Re: [PATCH 1/1] mm, oom_adj: don't loop through tasks in __set_oom_adj when not necessary

From: Suren Baghdasaryan
Date: Thu Aug 20 2020 - 11:57:26 EST


On Thu, Aug 20, 2020 at 7:53 AM Eric W. Biederman <ebiederm@xxxxxxxxxxxx> wrote:
>
> Tetsuo Handa <penguin-kernel@xxxxxxxxxxxxxxxxxxx> writes:
>
> > On 2020/08/20 23:00, Christian Brauner wrote:
> >> On Thu, Aug 20, 2020 at 10:48:43PM +0900, Tetsuo Handa wrote:
> >>> On 2020/08/20 22:34, Christian Brauner wrote:
> >>>> On Thu, Aug 20, 2020 at 03:26:31PM +0200, Michal Hocko wrote:
> >>>>> If you can handle vfork by other means then I am all for it. There were
> >>>>> no patches in that regard proposed yet. Maybe it will turn out simpler
> >>>>> then the heavy lifting we have to do in the oom specific code.
> >>>>
> >>>> Eric's not wrong.
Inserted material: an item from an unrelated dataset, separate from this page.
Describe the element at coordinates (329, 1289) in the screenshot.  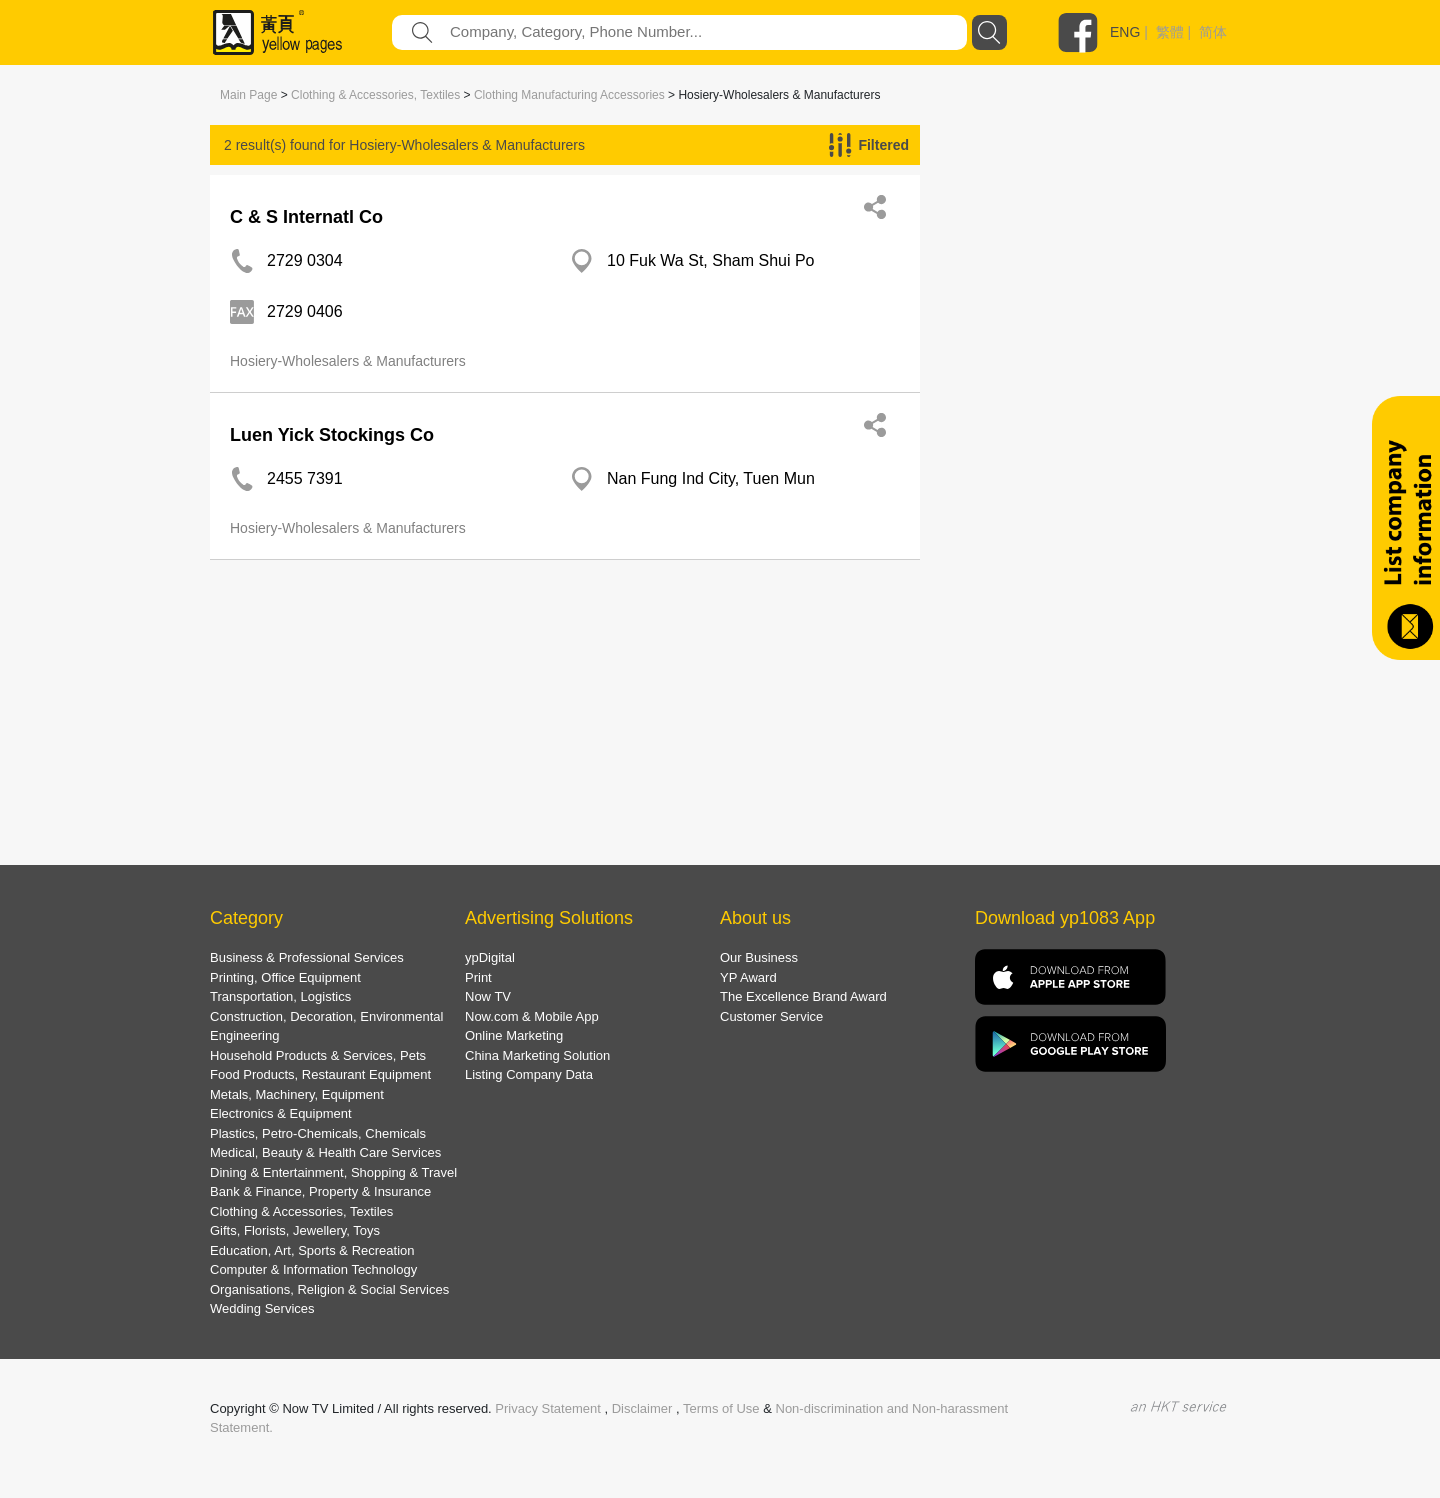 I see `Organisations, Religion & Social Services` at that location.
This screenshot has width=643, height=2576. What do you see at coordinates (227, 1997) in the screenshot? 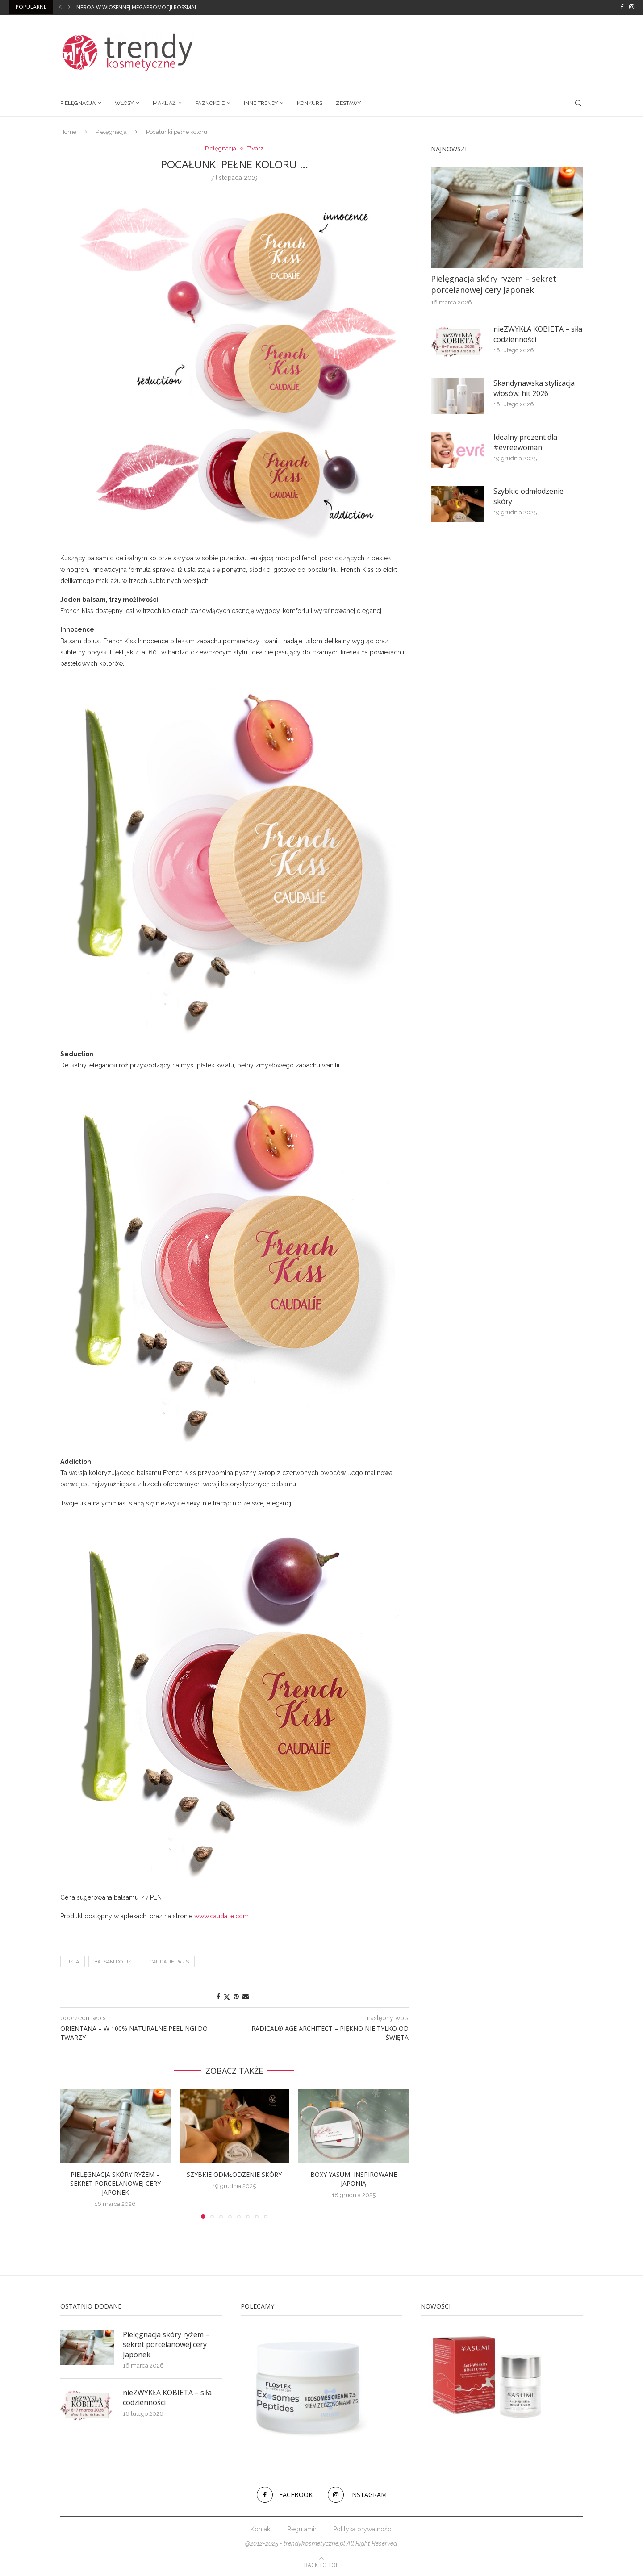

I fiddled with this too this morning but since
> >>>> oom_score_adj is fiddled with in a bunch of places this seemed way more
> >>>> code churn then what's proposed here.
> >>>
> >>> I prefer simply reverting commit 44a70adec910d692 ("mm, oom_adj: make sure
> >>> processes sharing mm have same view of oom_score_adj").
> >>>
> >>> https://lore.kernel.org/patchwork/patch/1037208/
> >>
> >> I guess this is a can of worms but just or the sake of getting more
> >> background: the question seems to be whether the oom adj score is a
> >> property of the task/thread-group or a property of the mm. I always
> >> thought the oom score is a property of the task/thread-group and not the
> >> mm which is also why it lives in struct signal_struct and not in struct
> >> mm_struct. But
> >>
> >> 44a70adec910 ("mm, oom_adj: make sure processes sharing mm have same view of oom_score_adj")
> >>
> >> reads like it is supposed to be a property of the mm or at least the
> >> change makes it so.
> >
> > Yes, 44a70adec910 is trying to go towards changing from a property of the task/thread-group
> > to a property of mm. But I don't think we need to do it at the cost of "__set_oom_adj() latency
> > Yong-Taek Lee and Tim Murray have reported" and "complicity for supporting
> > vfork() => __set_oom_adj() => execve() sequence".
>
> The thing is commit 44a70adec910d692 ("mm, oom_adj: make sure processes
> sharing mm have same view of oom_score_adj") has been in the tree for 4
> years.
>
> That someone is just now noticing a regression is their problem. The
> change is semantics is done and decided. We can not reasonably revert
> at this point without risking other regressions.
>
> Given that the decision has already been made to make oom_adj
> effectively per mm. There is no point on have a debate if we should do
> it.

Catching up on the discussion which was going on while I was asleep...
So it sounds like there is a consensus that oom_adj should be moved to
mm_struct rather than trying to synchronize it among tasks sharing mm.
That sounds reasonable to me too. Michal answered all the earlier
questions about this patch, so I won't be reiterating them, thanks
Michal. If any questions are still lingering about the original patch
I'll be glad to answer them.

>
> Eric
>
>